B12 – when taken as part of a “B-complex” vitamin, may help reduce inflammations and strengthen the immune system. Methylcobalamin is a form of B12 that is not a component of basic B-complex vitamins, and is important to nerve growth and maintenance.


Methylcobalamin is an essential component in the process of building nervous tissue. It is important contributor to nerve growth, and maintains and repairs the critical, protective nerve sheath.

Methylcobalamin’s action is directed at the nerve’s myelin sheath, which is like a layer of insulation around the nerve. It protects the nerve and helps the signal travel along its designated path correctly. It appears to promote protein synthesis, accelerating cell division. Myelin sheath formation at the site of the damage is enhanced. This may, in part, explain recent findings that ultra-high doses may enhance nerve regeneration.

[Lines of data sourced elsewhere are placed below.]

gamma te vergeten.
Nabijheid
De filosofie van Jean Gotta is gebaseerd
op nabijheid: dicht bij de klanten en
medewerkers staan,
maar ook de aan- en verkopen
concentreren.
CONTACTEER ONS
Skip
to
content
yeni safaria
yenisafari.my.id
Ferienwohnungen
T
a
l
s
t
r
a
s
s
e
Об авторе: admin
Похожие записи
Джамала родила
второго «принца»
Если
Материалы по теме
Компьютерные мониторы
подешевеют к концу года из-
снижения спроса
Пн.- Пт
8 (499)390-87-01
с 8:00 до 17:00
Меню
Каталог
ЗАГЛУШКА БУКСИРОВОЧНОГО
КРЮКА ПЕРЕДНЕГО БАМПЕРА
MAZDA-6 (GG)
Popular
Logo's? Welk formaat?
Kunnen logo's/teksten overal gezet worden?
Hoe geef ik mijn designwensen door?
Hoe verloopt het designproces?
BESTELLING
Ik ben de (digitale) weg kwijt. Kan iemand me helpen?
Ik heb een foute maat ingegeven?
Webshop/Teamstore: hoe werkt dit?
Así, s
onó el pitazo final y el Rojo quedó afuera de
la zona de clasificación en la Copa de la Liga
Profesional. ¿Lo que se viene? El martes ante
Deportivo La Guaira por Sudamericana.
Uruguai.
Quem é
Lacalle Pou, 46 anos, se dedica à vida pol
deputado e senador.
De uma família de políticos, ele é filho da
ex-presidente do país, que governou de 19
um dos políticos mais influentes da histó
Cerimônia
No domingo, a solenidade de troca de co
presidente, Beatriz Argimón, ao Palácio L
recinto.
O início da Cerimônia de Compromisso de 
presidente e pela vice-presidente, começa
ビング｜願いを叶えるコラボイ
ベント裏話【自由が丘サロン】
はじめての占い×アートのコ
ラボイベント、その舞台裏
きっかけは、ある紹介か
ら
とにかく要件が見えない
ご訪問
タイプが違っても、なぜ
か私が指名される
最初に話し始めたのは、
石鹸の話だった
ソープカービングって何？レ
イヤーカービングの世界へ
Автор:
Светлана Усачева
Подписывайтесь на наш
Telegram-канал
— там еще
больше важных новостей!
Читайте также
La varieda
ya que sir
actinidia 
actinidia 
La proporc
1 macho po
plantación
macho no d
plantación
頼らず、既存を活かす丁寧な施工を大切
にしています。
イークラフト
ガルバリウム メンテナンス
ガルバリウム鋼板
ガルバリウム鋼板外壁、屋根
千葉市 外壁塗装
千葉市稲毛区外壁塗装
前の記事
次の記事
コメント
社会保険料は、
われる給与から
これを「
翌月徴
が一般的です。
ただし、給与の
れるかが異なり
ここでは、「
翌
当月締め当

A small 1995 Malaysian study (MA Jalaludin) concluded that the subjects had faster recoveries with Prednisone plus methylcobalamin versus Prednisone alone. However, the results of this study have not been validated, and the quality of the study and its references require evaluation. While methylcobalamin is showing potential as treatment for some neuropathologies, it is not acknowledged as a treatment with any benefit for Bell’s palsy. The primary therapeutic benefit of methylcobalamin relates to pernicious anemia, which is not a factor in Bell’s palsy. There is no proof of its effectiveness for Bell’s palsy. Its benefit, even for new cases, is still considered to be questionable. There don’t appear to be any adverse effects associated with high doses of methylcobalamin, so it may best come under a heading of “it can’t hurt to try”. Methylcobalamin is not known to be therapeutically beneficial in cases of longstanding facial paralysis, nor is there reason to believe that it can help prevent recurrences.